Applied spatial statistics to spatio-temporal big data to identify statistically significant spatial hot spots using Hadoop Distributed File System (HDFS) and Apache Spark on a 4-node cluster
./spark-submit --class dataminers.giscup.HotSpots [path_to_jar] [path_to_input] [path_to_output]
A collection of New York City Yellow Cab taxi trip records spanning January 2009 to June 2015. The source data may be clipped to an envelope encompassing the five New York City boroughs in order to remove some of the noisy error data (e.g., latitude 40.5N – 40.9N, longitude 73.7W – 74.25W).
- Only considered the data of 2015 January Yellow Taxi (~1.8 GB in total).
- Each cell unit size is 0.01 * 0.01 in terms of latitude and longitude degrees.
- Used 1 day as the Time Step Size.
- Only considered Pick-up Location. IIgnored the Drop-off Location.
Time and space should be aggregated into cube cells as specified on command line. Together, this will form a space-time cube.
- A higher Getis-Ord z score means this cell is hotter.
- If a cell has more taxi trip records, that means this cell is hotter and has higher z score.
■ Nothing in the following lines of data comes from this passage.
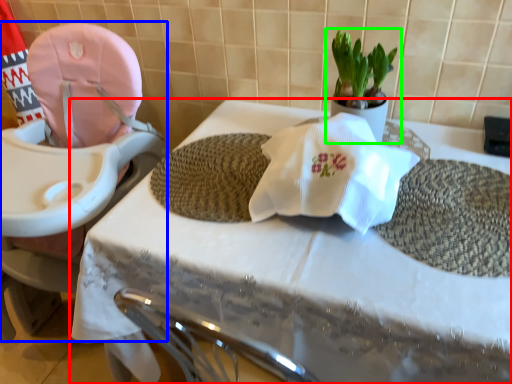 Question: Considering the real-world distances, which object is closest to table (highlighted by a red box)? baby carriage (highlighted by a blue box) or houseplant (highlighted by a green box).

Choices:
 (A) baby carriage
 (B) houseplant

Answer: (A) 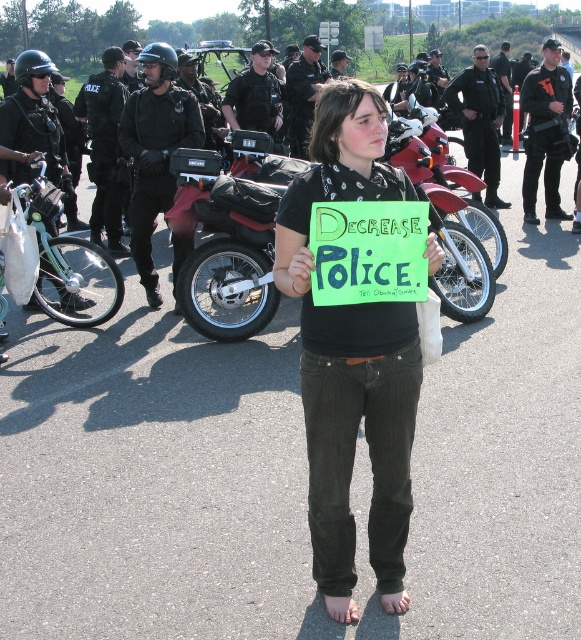 Is green paper sign at center to the right of white matte bicycle at left from the viewer's perspective?

Indeed, green paper sign at center is positioned on the right side of white matte bicycle at left.

Is green paper sign at center taller than white matte bicycle at left?

In fact, green paper sign at center may be shorter than white matte bicycle at left.

At what (x,y) coordinates should I click in order to perform the action: click on green paper sign at center. Please return your answer as a coordinate pair (x, y). The width and height of the screenshot is (581, 640). Looking at the image, I should click on (368, 252).

The width and height of the screenshot is (581, 640). I want to click on green paper sign at center, so click(x=368, y=252).

Between point (121, 54) and point (480, 140), which one is positioned behind?

The point (480, 140) is more distant.

Can you confirm if black uniformed police at left is positioned above black uniform at center?

Incorrect, black uniformed police at left is not positioned above black uniform at center.

Between point (87, 92) and point (471, 122), which one is positioned behind?

Point (471, 122)

Where is `black uniformed police at left`? The height and width of the screenshot is (640, 581). black uniformed police at left is located at coordinates (105, 147).

Who is positioned more to the right, black cotton shirt at center or black tactical vest at center?

black tactical vest at center

Can you confirm if black cotton shirt at center is taller than black tactical vest at center?

In fact, black cotton shirt at center may be shorter than black tactical vest at center.

This screenshot has width=581, height=640. Describe the element at coordinates (352, 358) in the screenshot. I see `black cotton shirt at center` at that location.

The width and height of the screenshot is (581, 640). I want to click on black cotton shirt at center, so click(x=352, y=358). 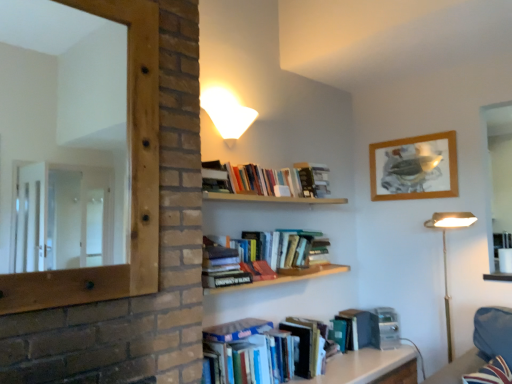 Question: Can you confirm if hardcover books at upper center, which ranks as the first book in top-to-bottom order, is thinner than wooden mirror at left?

Choices:
 (A) no
 (B) yes

Answer: (A)

Question: Considering the relative positions of hardcover books at upper center, which ranks as the first book in top-to-bottom order, and wooden mirror at left in the image provided, is hardcover books at upper center, which ranks as the first book in top-to-bottom order, behind wooden mirror at left?

Choices:
 (A) no
 (B) yes

Answer: (B)

Question: From a real-world perspective, is hardcover books at upper center, the 2th book when ordered from bottom to top, over wooden mirror at left?

Choices:
 (A) no
 (B) yes

Answer: (A)

Question: Would you say hardcover books at upper center, the 2th book when ordered from bottom to top, contains wooden mirror at left?

Choices:
 (A) no
 (B) yes

Answer: (A)

Question: Is hardcover books at upper center, the 2th book when ordered from bottom to top, facing away from wooden mirror at left?

Choices:
 (A) yes
 (B) no

Answer: (B)

Question: Is hardcover books at upper center, which ranks as the first book in top-to-bottom order, shorter than wooden mirror at left?

Choices:
 (A) yes
 (B) no

Answer: (A)

Question: Considering the relative sizes of white glossy wall lamp at upper center and green matte paperback book at lower center, the first paperback book from the right, in the image provided, is white glossy wall lamp at upper center shorter than green matte paperback book at lower center, the first paperback book from the right,?

Choices:
 (A) no
 (B) yes

Answer: (B)

Question: Can you confirm if white glossy wall lamp at upper center is positioned to the right of green matte paperback book at lower center, arranged as the 1th paperback book when ordered from the bottom?

Choices:
 (A) yes
 (B) no

Answer: (B)

Question: Is white glossy wall lamp at upper center positioned far away from green matte paperback book at lower center, positioned as the second paperback book in left-to-right order?

Choices:
 (A) yes
 (B) no

Answer: (A)

Question: Considering the relative sizes of white glossy wall lamp at upper center and green matte paperback book at lower center, the first paperback book from the right, in the image provided, is white glossy wall lamp at upper center thinner than green matte paperback book at lower center, the first paperback book from the right,?

Choices:
 (A) no
 (B) yes

Answer: (A)

Question: Would you say green matte paperback book at lower center, arranged as the 1th paperback book when ordered from the bottom, is part of white glossy wall lamp at upper center's contents?

Choices:
 (A) yes
 (B) no

Answer: (B)

Question: From the image's perspective, is white glossy wall lamp at upper center above green matte paperback book at lower center, the first paperback book from the right?

Choices:
 (A) no
 (B) yes

Answer: (B)

Question: Is gold metallic floor lamp at right beside hardcover books at upper center, the 2th book when ordered from bottom to top?

Choices:
 (A) no
 (B) yes

Answer: (A) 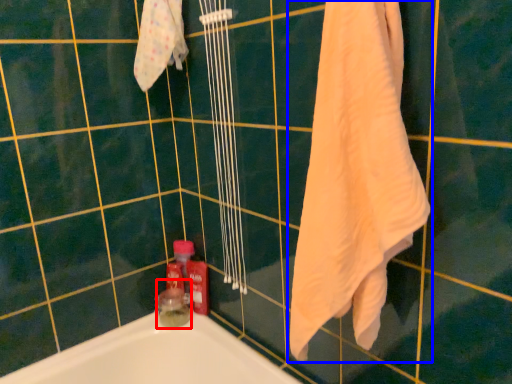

The number of trips in this cell is the attribute value of this cell.
- This spatial neighborhood is created for the preceding, current, and following time periods (i.e., each cell has 26 neighbors). For simplicity of computation, the weight of each neighbor cell is presumed to be equal. You can treat it as 1. If two cells are not neighbors, their weight is 0.